The Herald, Sharon, Pa.

October 9, 2009

Burglar gets prison time

By Matt Snyder

GREENVILLE — With more than a half dozen charges of burglary against him – and drug charges to boot – David Mitchel McCarl’s file in the courts needed its own separate box.

Friday, after admitting to police about his string of burglaries and naming names as to who helped him, McCarl, 21, of 3 N. Second St., Greenville, was sentenced to 1 to 3 years in prison.

Greenville-West Salem Township Police Chief Dennis Stephens found McCarl, with latex gloves, at 8 a.m. Sept. 24, 2008, in the basement of 71 N. Second St. in Greenville.

McCarl was picked up for additional charges last November.
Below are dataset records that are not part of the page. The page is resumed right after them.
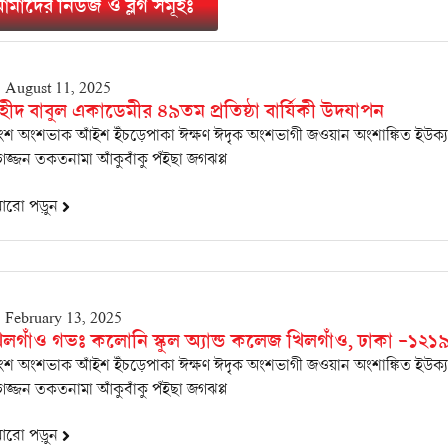
মাদের নিউজ ও ব্লগ সমূহঃ
August 11, 2025
হীদ বাবুল একাডেমীর ৪৯তম প্রতিষ্ঠা বার্ষিকী উদযাপন
শ অংশভাক আঁইশ ইঁচড়েপাকা ঈক্ষণ ঈদৃক অংশভাগী জওয়ান অংশাঙ্কিত ইউক্
জ্জন তকতনামা আঁকুবাঁকু পঁইছা জগঝপ্প
রো পড়ুন
February 13, 2025
িলগাঁও গভঃ কলোনি স্কুল অ্যান্ড কলেজ খিলগাঁও, ঢাকা -১২১
শ অংশভাক আঁইশ ইঁচড়েপাকা ঈক্ষণ ঈদৃক অংশভাগী জওয়ান অংশাঙ্কিত ইউক্
জ্জন তকতনামা আঁকুবাঁকু পঁইছা জগঝপ্প
রো পড়ুন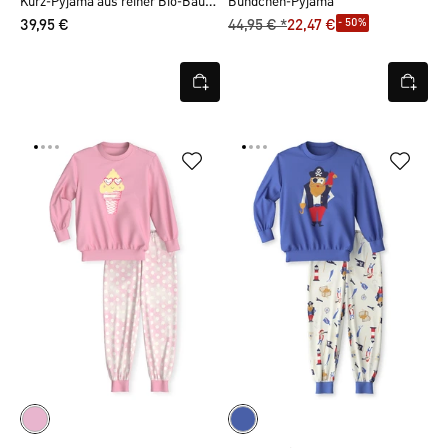
Kurz-Pyjama aus reiner Bio-Baumwolle
Bündchen-Pyjama
- 50%
39,95 €
44,95 € *
22,47 €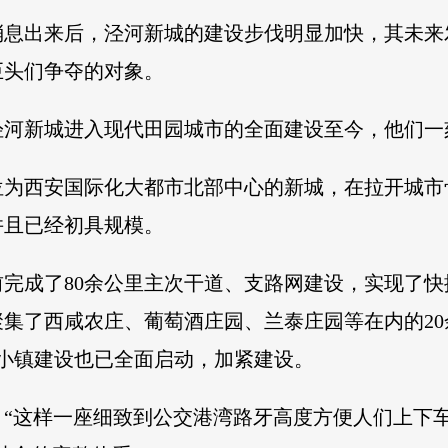
消息出来后，泾河新城的建设步伐明显加快，其未来
巨头们争夺的对象。
年泾河新城进入现代田园城市的全面建设至今，他们
位为西安国际化大都市北部中心的新城，在拉开城市
并且已经初具规模。
完成了80余公里主次干道、支路网建设，实现了
集了西咸农庄、葡萄酒庄园、兰泰庄园等在内的2
美小镇建设也已全面启动，加紧建设。
，“这样一座细致到公交港湾路牙高度方便人们上下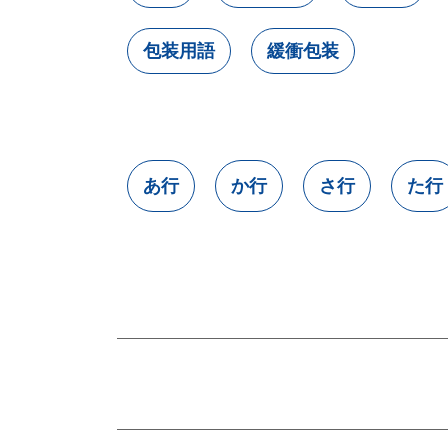
包装用語
緩衝包装
あ行
か行
さ行
た行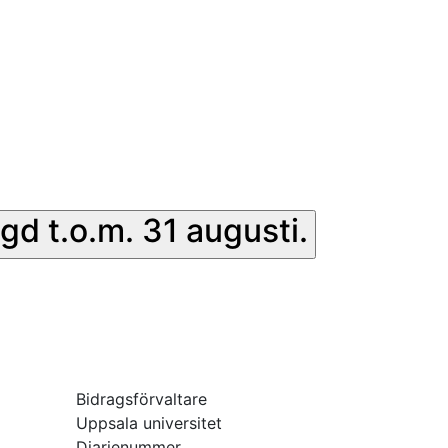
gd t.o.m. 31 augusti.
Bidragsförvaltare
Uppsala universitet
Diarienummer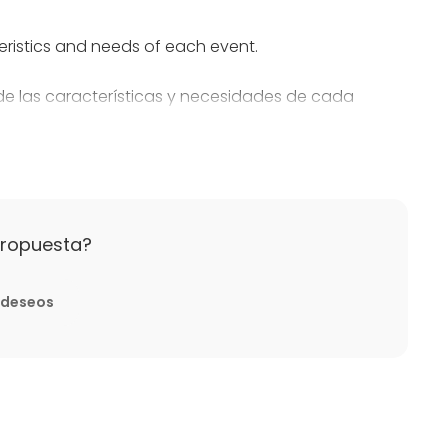
eristics and needs of each event.
de las características y necesidades de cada
ncelación
ore the date of the event and get a full refund. If
efore the event, the amount of the reservation
propuesta?
has been done we refund you with the 70% of the
e deseos
cha del evento y obtener el reembolso íntegro de la
de los 14 días anteriores, la reserva no será
a realizado al 100%, se reembolsará el 70% del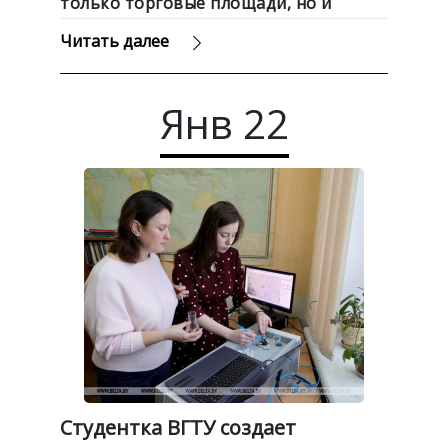
только торговые площади, но и
разнообразные развлекательные
Читать далее
пространства и фудкорты, сообщает
кактутжить.
Янв
22
Студентка ВГТУ создает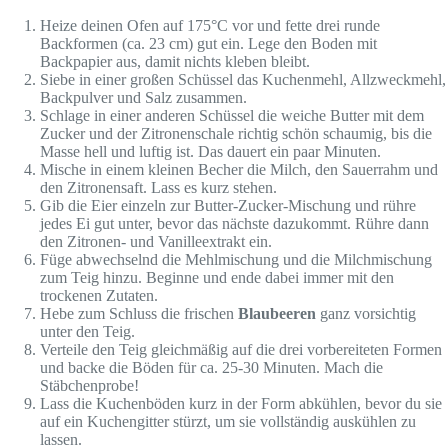
Heize deinen Ofen auf 175°C vor und fette drei runde
Backformen (ca. 23 cm) gut ein. Lege den Boden mit
Backpapier aus, damit nichts kleben bleibt.
Siebe in einer großen Schüssel das Kuchenmehl, Allzweckmehl,
Backpulver und Salz zusammen.
Schlage in einer anderen Schüssel die weiche Butter mit dem
Zucker und der Zitronenschale richtig schön schaumig, bis die
Masse hell und luftig ist. Das dauert ein paar Minuten.
Mische in einem kleinen Becher die Milch, den Sauerrahm und
den Zitronensaft. Lass es kurz stehen.
Gib die Eier einzeln zur Butter-Zucker-Mischung und rühre
jedes Ei gut unter, bevor das nächste dazukommt. Rühre dann
den Zitronen- und Vanilleextrakt ein.
Füge abwechselnd die Mehlmischung und die Milchmischung
zum Teig hinzu. Beginne und ende dabei immer mit den
trockenen Zutaten.
Hebe zum Schluss die frischen
Blaubeeren
ganz vorsichtig
unter den Teig.
Verteile den Teig gleichmäßig auf die drei vorbereiteten Formen
und backe die Böden für ca. 25-30 Minuten. Mach die
Stäbchenprobe!
Lass die Kuchenböden kurz in der Form abkühlen, bevor du sie
auf ein Kuchengitter stürzt, um sie vollständig auskühlen zu
lassen.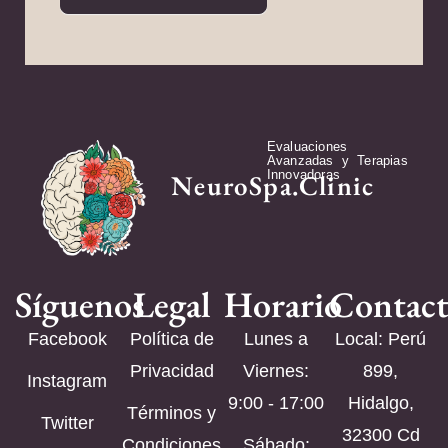
Evaluaciones
Avanzadas y Terapias
Innovadoras
NeuroSpa.Clinic
Síguenos
Legal
Horario
Contac
Facebook
Política de
Lunes a
Local: Perú
Privacidad
Viernes:
899,
Instagram
9:00 - 17:00
Hidalgo,
Términos y
Twitter
32300 Cd
Condiciones
Sábado: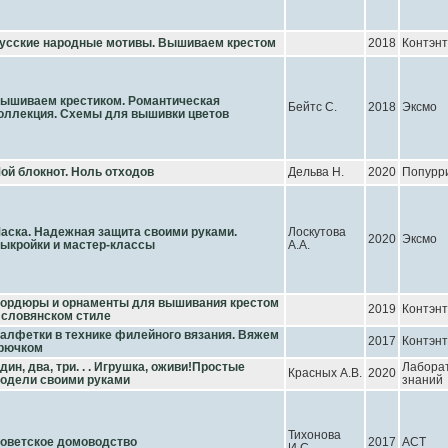
усские народные мотивы. Вышиваем крестом
2018
Контэнт
ышиваем крестиком. Романтическая
Бейтс С.
2018
Эксмо
оллекция. Схемы для вышивки цветов
ой блокнот. Ноль отходов
Дельва Н.
2020
Попурр
аска. Надежная защита своими руками.
Лоскутова
2020
Эксмо
ыкройки и мастер-классы
А.А.
ордюры и орнаменты для вышивания крестом
2019
Контэнт
 словянском стиле
алфетки в технике филейного вязания. Вяжем
2017
Контэнт
рючком
дин, два, три. . . Игрушка, оживи!Простые
Лабора
Красных А.В.
2020
одели своими руками
знаний
Тихонова
оветское домоводство
2017
АСТ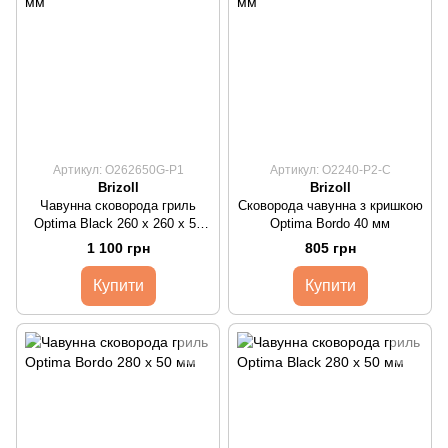
Артикул: O262650G-P1
Артикул: O2240-P2-C
Brizoll
Brizoll
Чавунна сковорода гриль
Сковорода чавунна з кришкою
Optima Black 260 х 260 х 50
Optima Bordo 40 мм
мм
1 100 грн
805 грн
Купити
Купити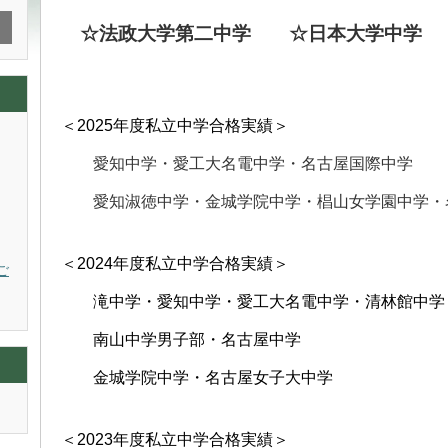
☆法政大学第二中学
☆日本大学中学
＜2025
年度私立中学合格実績＞
愛知中学・
愛工大名電中学・
名古屋国際中学
愛知淑徳中学・
金城学院中学・
椙山女学園中学・
＜2024年度私立中学合格実績＞
ご
滝中学・愛知中学・愛工大名電中学・清林館中学
南山中学男子部・名古屋中学
金城学院中学・名古屋女子大中学
＜2023年度私立中学合格実績＞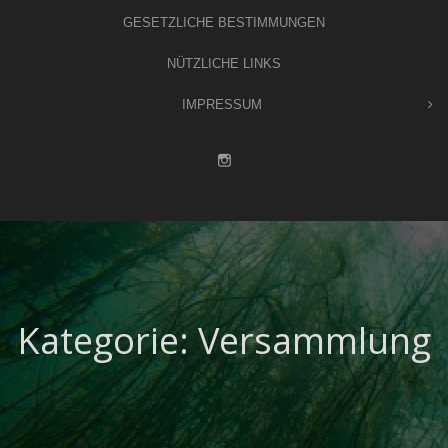
GESETZLICHE BESTIMMUNGEN
NÜTZLICHE LINKS
IMPRESSUM
Kategorie:
Versammlung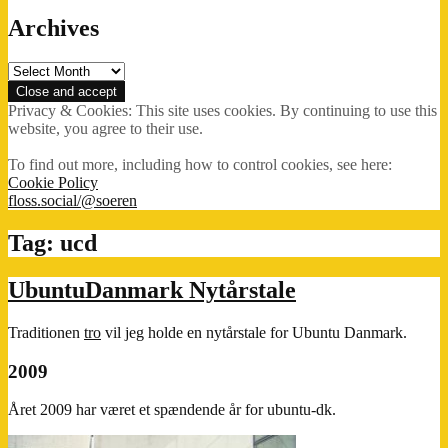
Archives
Archives
Privacy & Cookies: This site uses cookies. By continuing to use this
website, you agree to their use.
To find out more, including how to control cookies, see here:
Cookie Policy
floss.social/@soeren
Tag:
ucd
UbuntuDanmark Nytårstale
Traditionen
tro
vil jeg holde en nytårstale for Ubuntu Danmark.
2009
Året 2009 har været et spændende år for ubuntu-dk.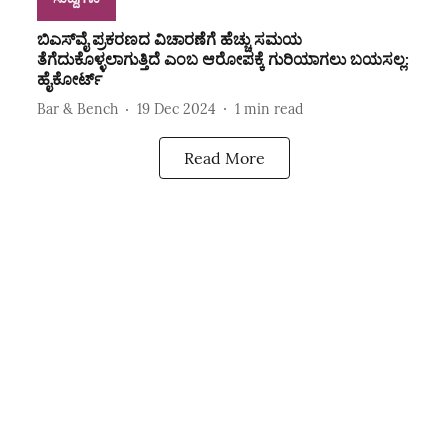
ಬಿಎಸ್‌ವೈ ಪ್ರಕರಣದ ವಿಚಾರಣೆಗೆ ಹೆಚ್ಚು ಸಮಯ
ತೆಗೆದುಕೊಳ್ಳಲಾಗುತ್ತಿದೆ ಎಂಬ ಆರೋಪಕ್ಕೆ ಗುರಿಯಾಗಲು ಬಯಸಲ್ಲ:
ಹೈಕೋರ್ಟ್‌
Bar & Bench
19 Dec 2024
1
min read
Read More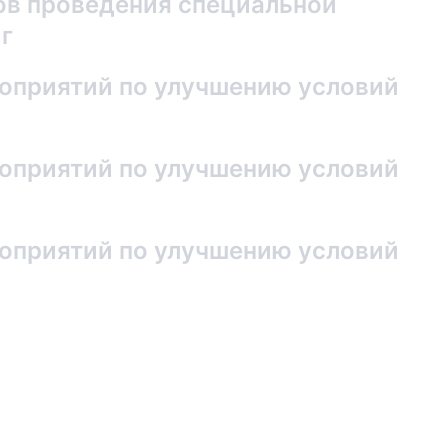
ов проведения специальной
 г
оприятий по улучшению условий
оприятий по улучшению условий
оприятий по улучшению условий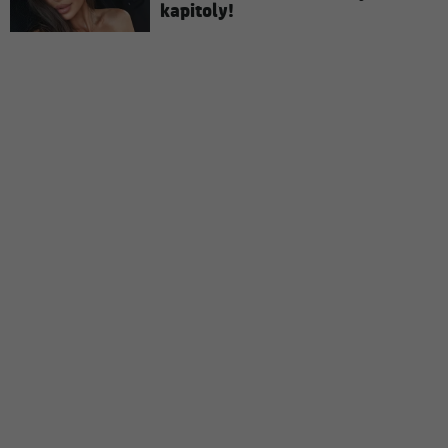
kapitoly!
In a series of interviews, McCarl detailed a number of burglaries and implicated Bo Bartholomew in several of the crimes, police said. Bartholomew, 20, still faces charges in a handful of burglaries.

In one of their heists, McCarl told police, Bartholomew used a police scanner from his volunteer firefighter days to narrowly evade capture when they stole guns from a hunting camp on Ohle Road, Perry Township.

McCarl said he and Bartholomew burglarized a Pennsylvania Game Commission building on Old Perry Highway, Sandy Creek Township; a Sandy Creek Township home; two Ohle Road homes in New Vernon Township; and a home on Gravatt Road in Perry Township.

On his own, McCarl admitted to burglarizing a friend’s house in Worth Township and to twice stealing from his grandmother’s house on Center Church Road, Liberty Township.

McCarl stole tools, a safe for its scrap metal, TVs, a CD player, a DVD player, jewelry, coins, china, tanned deer hides and mounted deer heads, a mounted bobcat, fishing tackle, golf clubs, several rifles and shotguns, a revolver, and a video camera, police said.

He pleaded guilty to defiant trespassing and possession of drug paraphernalia in May and on Sept. 29 pleaded guilty to a consolidated count of burglary.

In seeking a light sentence, defense attorney Dan Davis said McCarl was picked up on only one or two burglaries and his client gave police information about the others.. He’s spent 318 days in jail, while the suspects he implicated have remained largely free. He also said McCarl has a significant drug problem.

Police said Bartholomew acted as an informant in a separate gun theft in which McCarl was not involved. Police said Bartholomew told them about a group of teens who were charged with stealing $40,000 worth of guns from a Perry Township woman’s home in August 2008.